■ **Your task**
Look for "care" in the records and copy every line that has it.

■ **Collected data**
* * * * * * *
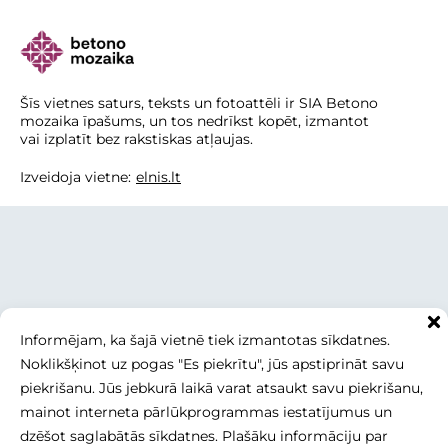
Šīs vietnes saturs, teksts un fotoattēli ir SIA Betono
mozaika īpašums, un tos nedrīkst kopēt, izmantot
vai izplatīt bez rakstiskas atļaujas.
Izveidoja vietne:
elnis.lt
Informējam, ka šajā vietnē tiek izmantotas sīkdatnes.
Noklikšķinot uz pogas "Es piekrītu", jūs apstiprināt savu
piekrišanu. Jūs jebkurā laikā varat atsaukt savu piekrišanu,
mainot interneta pārlūkprogrammas iestatījumus un
dzēšot saglabātās sīkdatnes. Plašāku informāciju par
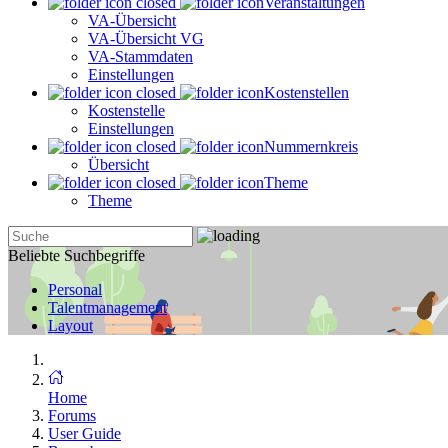
Veranstaltungen
VA-Übersicht
VA-Übersicht VG
VA-Stammdaten
Einstellungen
Kostenstellen
Kostenstelle
Einstellungen
Nummernkreis
Übersicht
Theme
Theme
Beliebte Suchbegriffe
Personal
Talentmanagement
Layout
Home
Forums
User Guide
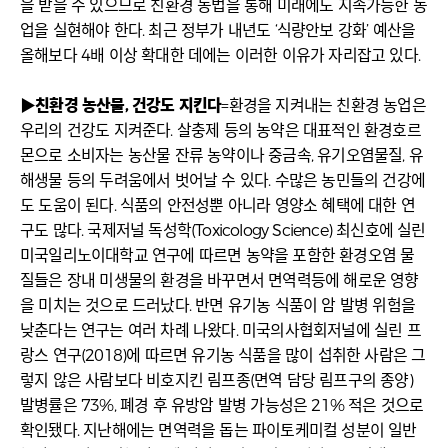
을 받을 수 있으므로 친환경 농법을 통해 미래에도 지속가능한 농
업을 실현해야 한다. 최근 정부가 내년도 ‘식량안보 강화’ 예산을
올해보다 4배 이상 확대한 데에는 이러한 이유가 자리잡고 있다.
▶친환경 농산물, 건강도 지킨다
=환경을 지켜내는 친환경 농업은
우리의 건강도 지켜준다. 살충제 등의 농약은 대표적인 환경호르
몬으로 소비자는 농산물 잔류 농약이나 중금속, 유기오염물질, 유
해생물 등의 두려움에서 벗어날 수 있다. 수많은 농민들의 건강에
도 도움이 된다. 식품의 안전성뿐 아니라 영양소 혜택에 대한 연
구도 많다. 국제저널 독성학(Toxicology Science) 최신호에 실린
미국일리노이대학교 연구에 따르면 농약을 포함한 환경오염 물
질들은 장내 미생물의 환경을 바꾸면서 면역력등에 해로운 영향
을 미치는 것으로 드러났다. 반면 유기농 식품이 암 발병 위험을
낮춘다는 연구는 여러 차례 나왔다. 미국의사협회저널에 실린 프
랑스 연구(2018)에 따르면 유기농 식품을 많이 섭취한 사람은 그
렇지 않은 사람보다 비호지킨 림프종(면역 담당 림프구의 종양)
발병률은 73%, 폐경 후 유방암 발병 가능성은 21% 적은 것으로
확인됐다. 지난해에는 면역력을 돕는 파이토케미컬 성분이 일반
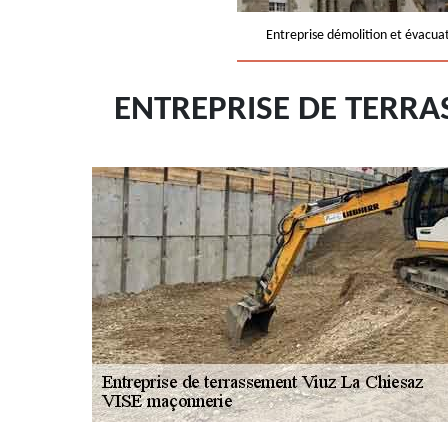
Entreprise démolition et évacua
ENTREPRISE DE TERRA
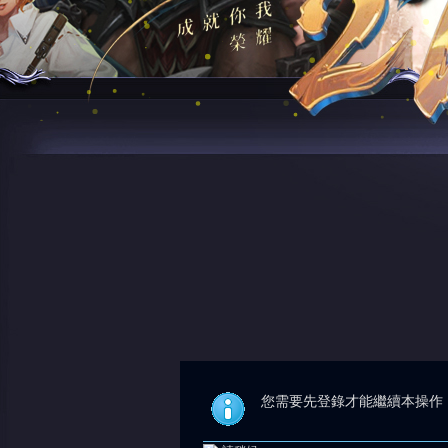
您需要先登錄才能繼續本操作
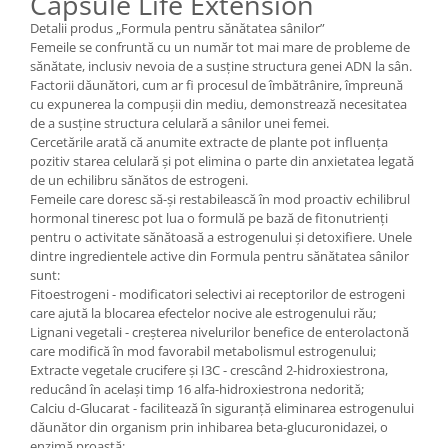
Capsule Life Extension
Detalii produs „Formula pentru sănătatea sânilor”
Femeile se confruntă cu un număr tot mai mare de probleme de
sănătate, inclusiv nevoia de a susține structura genei ADN la sân.
Factorii dăunători, cum ar fi procesul de îmbătrânire, împreună
cu expunerea la compușii din mediu, demonstrează necesitatea
de a susține structura celulară a sânilor unei femei.
Cercetările arată că anumite extracte de plante pot influența
pozitiv starea celulară și pot elimina o parte din anxietatea legată
de un echilibru sănătos de estrogeni.
Femeile care doresc să-și restabilească în mod proactiv echilibrul
hormonal tineresc pot lua o formulă pe bază de fitonutrienți
pentru o activitate sănătoasă a estrogenului și detoxifiere. Unele
dintre ingredientele active din Formula pentru sănătatea sânilor
sunt:
Fitoestrogeni - modificatori selectivi ai receptorilor de estrogeni
care ajută la blocarea efectelor nocive ale estrogenului rău;
Lignani vegetali - creșterea nivelurilor benefice de enterolactonă
care modifică în mod favorabil metabolismul estrogenului;
Extracte vegetale crucifere și I3C - crescând 2-hidroxiestrona,
reducând în același timp 16 alfa-hidroxiestrona nedorită;
Calciu d-Glucarat - facilitează în siguranță eliminarea estrogenului
dăunător din organism prin inhibarea beta-glucuronidazei, o
enzimă proastă;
* * * * * * *
■ **Solution for this task**
Femeile care doresc să-și restabilească în mod proactiv echilibrul
care ajută la blocarea efectelor nocive ale estrogenului rău;
care modifică în mod favorabil metabolismul estrogenului;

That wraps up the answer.